Solved – Quartiles in Excel

excelquantiles

I am interested in the definition of quartile that is usually used when you're in basic statistics. I have a Stat 101 type book and it just gives an intuitive definition. "About one quarter of the data falls on or below the first quartile…" But, it gives an example where it calculates Q1, Q2, and Q3 for the set of data

5, 7, 9, 10, 11, 13, 14, 15, 16, 17, 18, 18, 20, 21, 37

Since there are 15 pieces of data, it chooses 15 as the median, Q2. It then splits up the remaining data into two halves, 5 through 14, and 16 through 37. These each contain 7 pieces of data and they find the median of each of these sets, 10 and 18, as Q1 and Q3, respectively. This is how I would calculate it myself.

I looked at Wikipedia's article and it gives 2 methods. One agrees with the above, and one says you could also include the median 15 in both sets (but you wouldn't include the median if it was the average of the two middle numbers in the case of an even number of data points). This all makes sense to me.

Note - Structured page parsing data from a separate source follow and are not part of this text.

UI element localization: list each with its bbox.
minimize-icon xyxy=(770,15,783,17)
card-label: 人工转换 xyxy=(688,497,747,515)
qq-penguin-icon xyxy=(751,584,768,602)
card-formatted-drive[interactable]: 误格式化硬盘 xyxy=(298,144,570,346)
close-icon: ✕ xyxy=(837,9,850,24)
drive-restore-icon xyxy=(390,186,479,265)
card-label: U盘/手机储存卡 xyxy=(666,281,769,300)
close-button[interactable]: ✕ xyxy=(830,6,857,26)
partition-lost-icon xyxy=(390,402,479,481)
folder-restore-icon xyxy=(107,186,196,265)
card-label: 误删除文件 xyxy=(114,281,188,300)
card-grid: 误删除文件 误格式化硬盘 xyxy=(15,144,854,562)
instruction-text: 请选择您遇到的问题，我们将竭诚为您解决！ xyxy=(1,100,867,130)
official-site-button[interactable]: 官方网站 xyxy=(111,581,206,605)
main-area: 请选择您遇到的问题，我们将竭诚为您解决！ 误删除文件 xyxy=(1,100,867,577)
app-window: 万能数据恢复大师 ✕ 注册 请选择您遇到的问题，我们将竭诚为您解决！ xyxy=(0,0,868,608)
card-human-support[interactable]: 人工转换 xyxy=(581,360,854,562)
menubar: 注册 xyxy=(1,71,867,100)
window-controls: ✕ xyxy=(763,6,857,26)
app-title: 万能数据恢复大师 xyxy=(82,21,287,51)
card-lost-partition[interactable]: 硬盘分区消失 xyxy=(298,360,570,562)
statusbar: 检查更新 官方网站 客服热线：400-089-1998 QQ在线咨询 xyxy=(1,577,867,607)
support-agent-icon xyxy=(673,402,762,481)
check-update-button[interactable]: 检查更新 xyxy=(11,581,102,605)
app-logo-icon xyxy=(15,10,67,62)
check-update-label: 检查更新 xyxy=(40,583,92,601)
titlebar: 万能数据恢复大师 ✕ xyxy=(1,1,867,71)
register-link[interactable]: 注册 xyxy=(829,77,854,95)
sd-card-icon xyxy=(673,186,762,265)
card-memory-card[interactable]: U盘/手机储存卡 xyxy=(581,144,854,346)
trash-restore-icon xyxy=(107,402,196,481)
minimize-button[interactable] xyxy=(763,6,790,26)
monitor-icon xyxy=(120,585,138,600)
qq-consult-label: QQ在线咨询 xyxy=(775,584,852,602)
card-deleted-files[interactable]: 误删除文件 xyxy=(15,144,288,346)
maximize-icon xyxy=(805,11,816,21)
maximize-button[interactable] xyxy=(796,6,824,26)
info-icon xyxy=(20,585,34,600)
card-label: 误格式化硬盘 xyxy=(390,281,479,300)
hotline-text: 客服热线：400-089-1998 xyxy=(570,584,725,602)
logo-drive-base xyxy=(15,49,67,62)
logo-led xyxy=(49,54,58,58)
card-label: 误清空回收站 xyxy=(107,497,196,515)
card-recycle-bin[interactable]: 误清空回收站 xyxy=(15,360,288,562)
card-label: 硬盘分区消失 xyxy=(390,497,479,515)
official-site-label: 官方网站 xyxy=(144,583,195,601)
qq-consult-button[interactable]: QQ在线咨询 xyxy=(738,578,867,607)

But, then I checked Excel to see how Excel calculates it. I am using Excel 2010, which has 3 different functions. Quartile was available in 2007 and previous versions. It seems they want you to stop using this in 2010 but it's still available. Quartile.Inc is new but agrees exactly with Quartile as far as I can tell. And, there is Quartile.Exc as well. Both of the last 2 are new in 2010 I believe. This time, I just tried using the integers 1, 2, 3, …, 10. I'm expecting Excel to give median of 5.5, Q1 of 3, and Q3 of 8. The method from the statistics book, as well as both methods on Wikipedia would give these answers, since the median is the average of the middle two numbers. Excel gives

quartile number, Quartile.Inc, Quartile.Exc
1,               3.25,         2.75 
2,               5.5,          5.5
3,               7.75,         8.25

Neither of these agree with what I have previously talked about.

The descriptions in the help file for Excel are:

Quartile.Inc – Returns the quartile of a data set, based on percentile values from 0..1, inclusive.

Quartile.Exc – Returns the quartile of the data set, based on percentile values from 0..1, exclusive.

Can any one help me understand this definition Excel is using?

Best Answer

Typically, a rank $r$ (between $1$ and $n$ for $n$ data) is converted to a percent $p$ via the formula

$$p = 100\frac{r-\alpha}{n+1-2\alpha}$$

for some predetermined "plotting position" $\alpha$ between $0$ and $1$, inclusive. Solving for $r$ in terms of $p$ gives

$$r = (n+1-2\alpha) (p/100) + \alpha.$$

Excel has historically used $\alpha=1$ for its PERCENTILE and QUARTILE functions. The online documentation for QUARTILE.INC and QUARTILE.EXC is useless, so we have to reverse-engineer what these functions are doing.

For example, with data $(1,2,3,4,5,6,7,8,9,10)$, we have $n=10$ and $p \in \{25, 50, 75\}$ for the three quartiles. Using $\alpha=1$ in the preceding formula yields ranks of $9(0.25)+1 = 3.25$, $9(0.50)+1 = 5.5$, and $9(0.75)+1 = 7.75$, reproducing the results for QUARTILE.INC.

If instead we set $\alpha=0$ the corresponding ranks are $11(0.25) = 2.75$, $11(0.50) = 5.5$, and $11(0.75) = 8.25$, reproducing the results for QUARTILE.EXC.

Further testing on your part (I do not have a recent version of Excel) may establish the validity of my guess that these two versions of the quartile function are determined by these two (extreme) values of $\alpha$.

By the way, fractional ranks are converted into data values by means of linear interpolation. The process is explained and illustrated in my course notes at Percentiles and EDF Plots--look near the bottom of that page. There is also a link to an Excel spreadsheet illustrating the calculations.

If you would like to implement a general percentile function in Excel, here's a VBA macro to do it:

'
' Converts a percent, computed using plotting position constant A,
' into a percent appropriate for the Excel Percentile() and
' Quartile() functions.  (The default value of A for Excel is 1;
' most values in use are between 0 and 0.5.)
'
Public Function PercentileA(P As Double, N As Integer, A As Double) As Double
    If N < 1 Or A < 0# Or A > 1# Or P < 0# Or P > 1# Then
        Exit Function
    End If
    If N < 2 Then
        PercentileA = 0.5
    Else
        PercentileA = ((N - 2 * A + 1) * P + A - 1) / (N - 1)
    End If
End Function

It converts a nominal percent (such as 25/100) into the percent that would cause Excel's PERCENTILE function to return the desired value. It is intended for use in cell formulas, as in =PERCENTILE(Data, PercentileA(0.25, Count(Data), 0.5)).